*** Opening of Records for processing ***

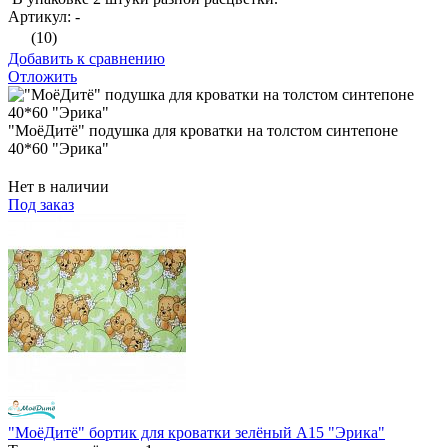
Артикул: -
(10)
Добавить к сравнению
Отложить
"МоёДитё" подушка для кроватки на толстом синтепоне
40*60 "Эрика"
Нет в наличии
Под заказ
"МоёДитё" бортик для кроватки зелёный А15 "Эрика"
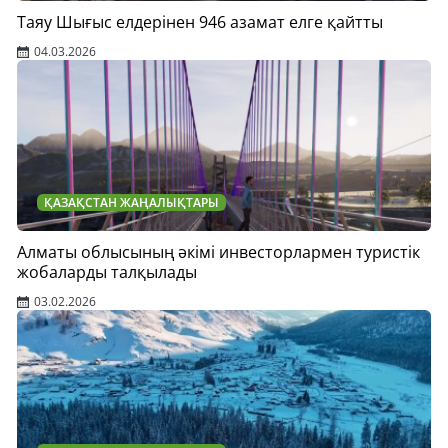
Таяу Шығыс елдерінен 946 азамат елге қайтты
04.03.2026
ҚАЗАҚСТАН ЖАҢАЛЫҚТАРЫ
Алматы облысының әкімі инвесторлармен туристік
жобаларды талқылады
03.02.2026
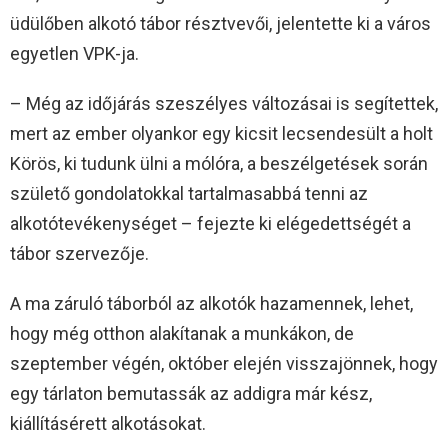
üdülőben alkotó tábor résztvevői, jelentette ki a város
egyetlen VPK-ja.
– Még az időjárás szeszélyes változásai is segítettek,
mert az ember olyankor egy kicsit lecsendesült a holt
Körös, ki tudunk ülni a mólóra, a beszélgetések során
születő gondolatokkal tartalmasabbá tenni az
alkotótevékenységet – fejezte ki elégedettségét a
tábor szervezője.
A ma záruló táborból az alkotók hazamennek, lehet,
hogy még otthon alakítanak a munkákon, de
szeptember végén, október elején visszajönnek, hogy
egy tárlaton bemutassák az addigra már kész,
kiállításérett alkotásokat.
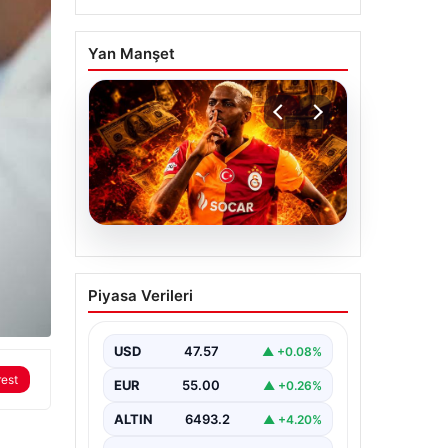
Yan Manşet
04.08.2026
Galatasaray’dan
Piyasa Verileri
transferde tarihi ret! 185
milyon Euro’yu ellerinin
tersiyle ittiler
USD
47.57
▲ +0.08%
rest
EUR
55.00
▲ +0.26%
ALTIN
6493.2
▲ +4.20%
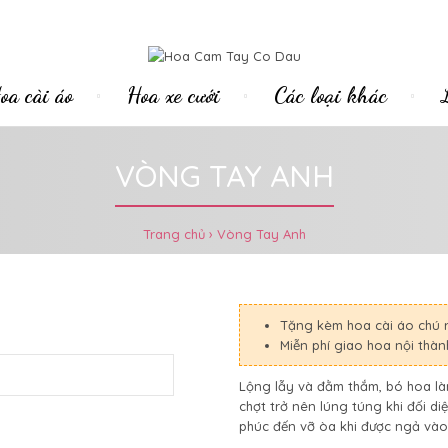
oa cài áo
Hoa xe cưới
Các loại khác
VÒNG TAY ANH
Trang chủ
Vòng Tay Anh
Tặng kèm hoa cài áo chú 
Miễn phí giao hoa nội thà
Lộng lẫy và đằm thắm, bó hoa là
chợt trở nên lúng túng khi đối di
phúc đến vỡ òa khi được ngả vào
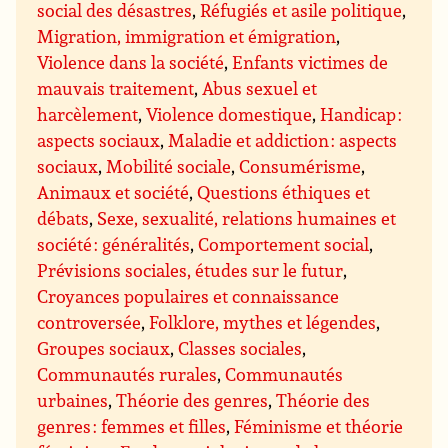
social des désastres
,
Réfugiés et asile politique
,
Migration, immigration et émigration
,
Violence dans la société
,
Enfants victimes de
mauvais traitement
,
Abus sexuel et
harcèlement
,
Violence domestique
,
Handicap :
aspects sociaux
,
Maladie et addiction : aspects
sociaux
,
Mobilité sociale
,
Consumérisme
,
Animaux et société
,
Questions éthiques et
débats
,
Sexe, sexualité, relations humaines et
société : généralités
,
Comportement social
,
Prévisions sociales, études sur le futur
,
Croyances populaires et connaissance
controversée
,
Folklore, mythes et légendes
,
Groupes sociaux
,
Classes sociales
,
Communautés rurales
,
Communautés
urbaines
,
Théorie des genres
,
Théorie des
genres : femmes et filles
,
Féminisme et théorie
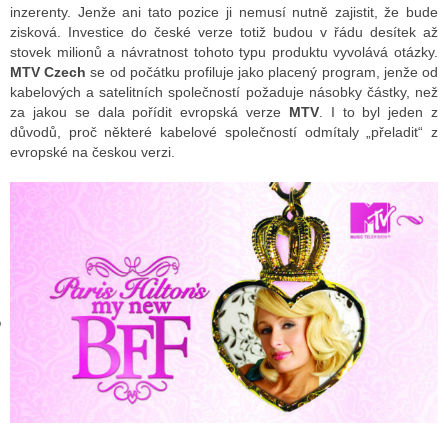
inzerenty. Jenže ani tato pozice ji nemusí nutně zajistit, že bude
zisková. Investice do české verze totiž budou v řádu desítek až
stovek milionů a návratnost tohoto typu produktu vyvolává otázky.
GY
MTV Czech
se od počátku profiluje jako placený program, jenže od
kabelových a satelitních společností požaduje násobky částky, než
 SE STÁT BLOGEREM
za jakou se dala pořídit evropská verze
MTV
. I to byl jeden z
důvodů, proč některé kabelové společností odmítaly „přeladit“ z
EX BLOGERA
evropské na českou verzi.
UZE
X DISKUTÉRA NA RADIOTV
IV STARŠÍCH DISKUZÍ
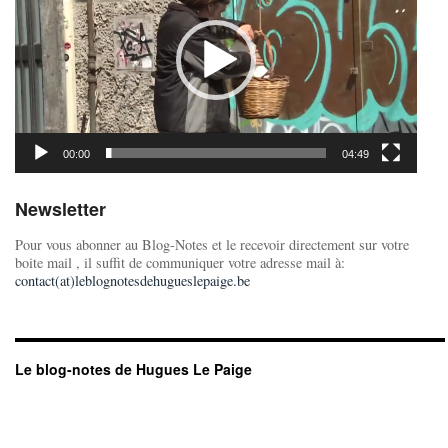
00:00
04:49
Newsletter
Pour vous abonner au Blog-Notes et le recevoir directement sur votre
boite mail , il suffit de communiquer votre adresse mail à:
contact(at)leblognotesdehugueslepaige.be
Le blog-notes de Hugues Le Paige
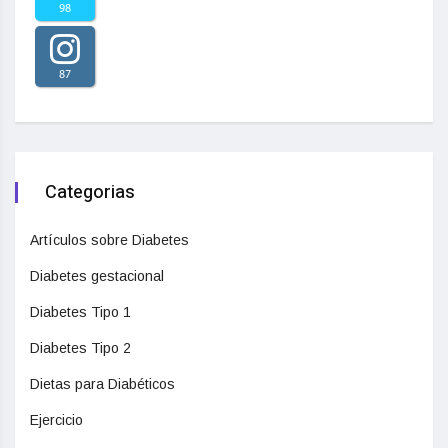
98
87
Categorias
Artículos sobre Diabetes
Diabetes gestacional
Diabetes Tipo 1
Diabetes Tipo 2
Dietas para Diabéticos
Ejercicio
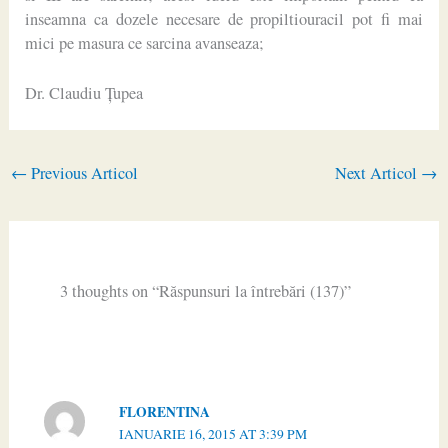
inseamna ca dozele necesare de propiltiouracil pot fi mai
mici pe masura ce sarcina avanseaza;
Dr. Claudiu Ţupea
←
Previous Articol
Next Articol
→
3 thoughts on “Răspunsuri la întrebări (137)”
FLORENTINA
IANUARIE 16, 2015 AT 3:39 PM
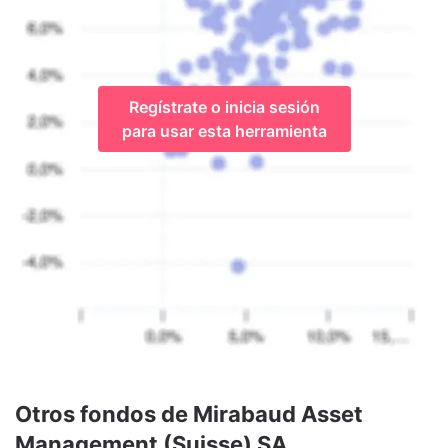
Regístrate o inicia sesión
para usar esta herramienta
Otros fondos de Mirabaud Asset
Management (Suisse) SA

*** Close of Records for processing ***
*** Opening of Records for processing ***

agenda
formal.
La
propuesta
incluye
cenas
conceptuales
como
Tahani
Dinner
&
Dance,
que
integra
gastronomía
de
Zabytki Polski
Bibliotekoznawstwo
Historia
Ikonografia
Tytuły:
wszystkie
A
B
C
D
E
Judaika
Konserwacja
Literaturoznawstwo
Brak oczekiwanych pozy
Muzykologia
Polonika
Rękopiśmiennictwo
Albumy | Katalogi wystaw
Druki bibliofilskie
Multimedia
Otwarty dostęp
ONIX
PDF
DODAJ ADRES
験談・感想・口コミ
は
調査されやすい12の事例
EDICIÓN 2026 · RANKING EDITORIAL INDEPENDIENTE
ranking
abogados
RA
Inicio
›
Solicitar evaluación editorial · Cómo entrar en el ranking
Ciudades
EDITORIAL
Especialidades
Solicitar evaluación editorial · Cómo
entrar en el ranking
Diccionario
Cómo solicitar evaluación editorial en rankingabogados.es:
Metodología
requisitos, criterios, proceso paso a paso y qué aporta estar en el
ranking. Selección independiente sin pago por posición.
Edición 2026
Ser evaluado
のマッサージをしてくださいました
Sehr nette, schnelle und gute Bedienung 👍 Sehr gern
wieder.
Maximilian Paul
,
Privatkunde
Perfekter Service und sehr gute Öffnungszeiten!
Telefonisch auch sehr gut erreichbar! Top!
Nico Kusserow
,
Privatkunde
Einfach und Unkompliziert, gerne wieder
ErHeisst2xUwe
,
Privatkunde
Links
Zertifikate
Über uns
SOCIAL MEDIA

*** Close of Records for processing ***

• Your instructions: Every line of the material above that has the string "wieder" needs pulling out.

• Answer box:
wieder.
Einfach und Unkompliziert, gerne wieder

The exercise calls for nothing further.